-- Activity --
Below are some entries. Repeat exactly the lines from the one with "it again, and" through the one with "on cancellation policy", and only those.

-- Material to process --
========
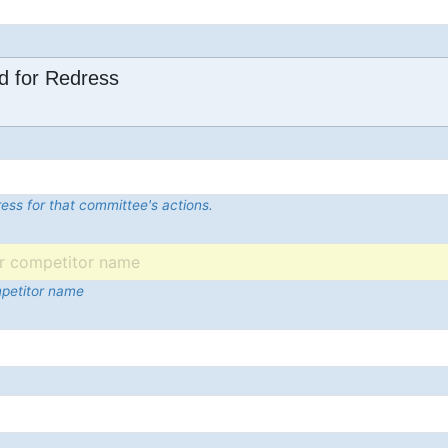
d for Redress
ess for that committee's actions.
mpetitor name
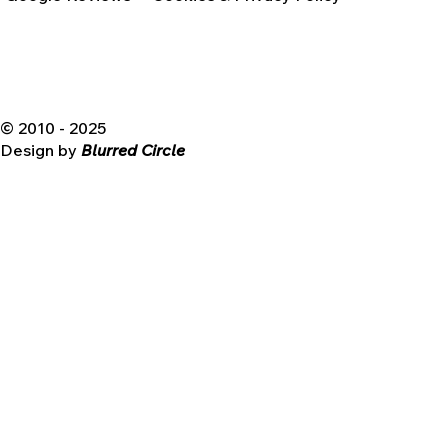
© 2010 - 2025
Design by
Blurred Circle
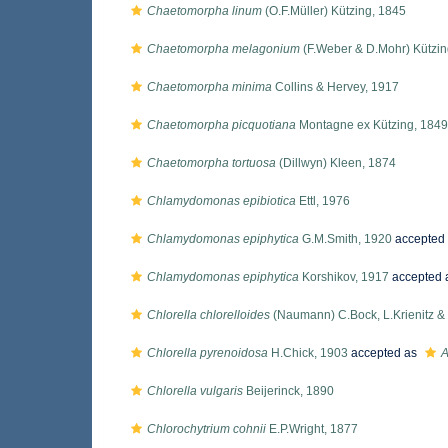
Chaetomorpha linum
(O.F.Müller) Kützing, 1845
Chaetomorpha melagonium
(F.Weber & D.Mohr) Kützin
Chaetomorpha minima
Collins & Hervey, 1917
Chaetomorpha picquotiana
Montagne ex Kützing, 1849
Chaetomorpha tortuosa
(Dillwyn) Kleen, 1874
Chlamydomonas epibiotica
Ettl, 1976
Chlamydomonas epiphytica
G.M.Smith, 1920
accepted
Chlamydomonas epiphytica
Korshikov, 1917
accepted 
Chlorella chlorelloides
(Naumann) C.Bock, L.Krienitz & 
Chlorella pyrenoidosa
H.Chick, 1903
accepted as
A
Chlorella vulgaris
Beijerinck, 1890
Chlorochytrium cohnii
E.P.Wright, 1877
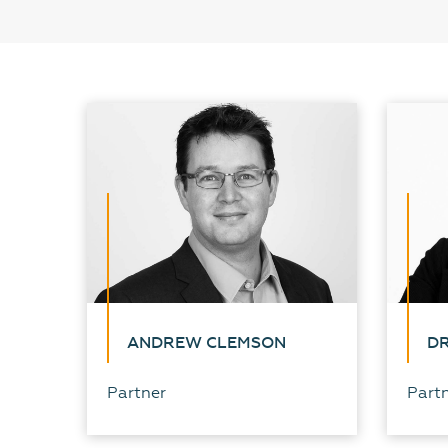
ANDREW CLEMSON
DR
Partner
Part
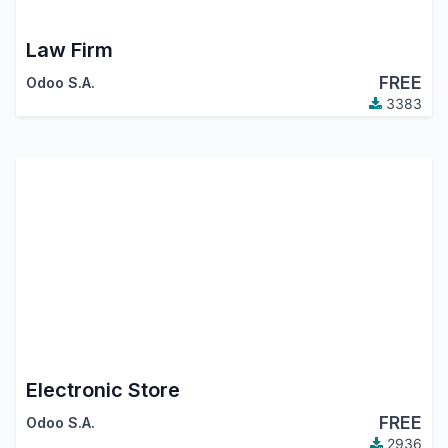
Law Firm
FREE
Odoo S.A.
3383
Electronic Store
FREE
Odoo S.A.
2936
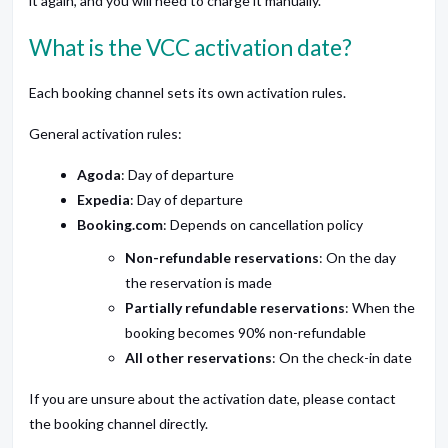
it again, and you will need to charge it manually.
What is the VCC activation date?
Each booking channel sets its own activation rules.
General activation rules:
Agoda
: Day of departure
Expedia
: Day of departure
Booking.com
: Depends on cancellation policy
Non-refundable reservations
: On the day
the reservation is made
Partially refundable reservations
: When the
booking becomes 90% non-refundable
All other reservations
: On the check-in date
If you are unsure about the activation date, please contact
the booking channel directly.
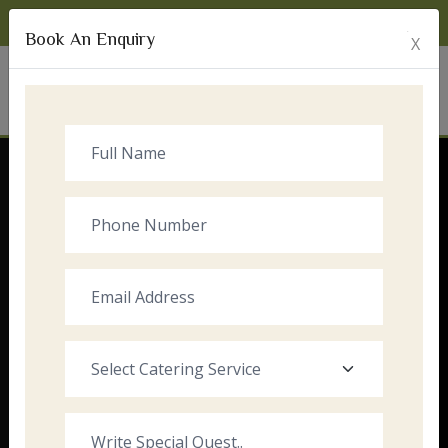
Monday to Sunday:
8:00am - 10:00pm
Book An Enquiry
X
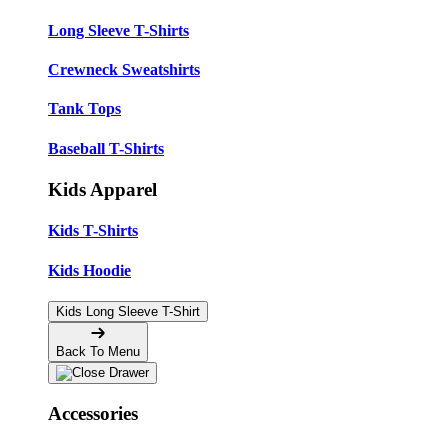
Long Sleeve T-Shirts
Crewneck Sweatshirts
Tank Tops
Baseball T-Shirts
Kids Apparel
Kids T-Shirts
Kids Hoodie
Kids Long Sleeve T-Shirt
Back To Menu
Accessories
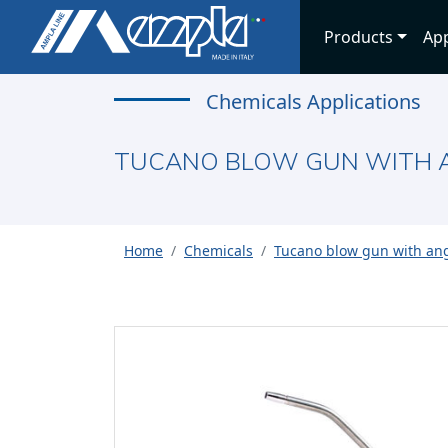
Products
App
Chemicals Applications
TUCANO BLOW GUN WITH A
Home
Chemicals
Tucano blow gun with ang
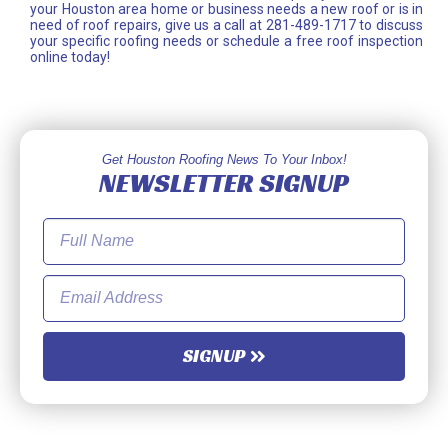
your Houston area home or business needs a new roof or is in
need of roof repairs, give us a call at 281-489-1717 to discuss
your specific roofing needs or schedule a free roof inspection
online today!
Get Houston Roofing News To Your Inbox!
NEWSLETTER SIGNUP
SIGNUP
========
-- Exercise result --
it again, and you will need to charge it manually.
What is the VCC activation date?
Each booking channel sets its own activation rules.
General activation rules:
Agoda
: Day of departure
Expedia
: Day of departure
Booking.com
: Depends on cancellation policy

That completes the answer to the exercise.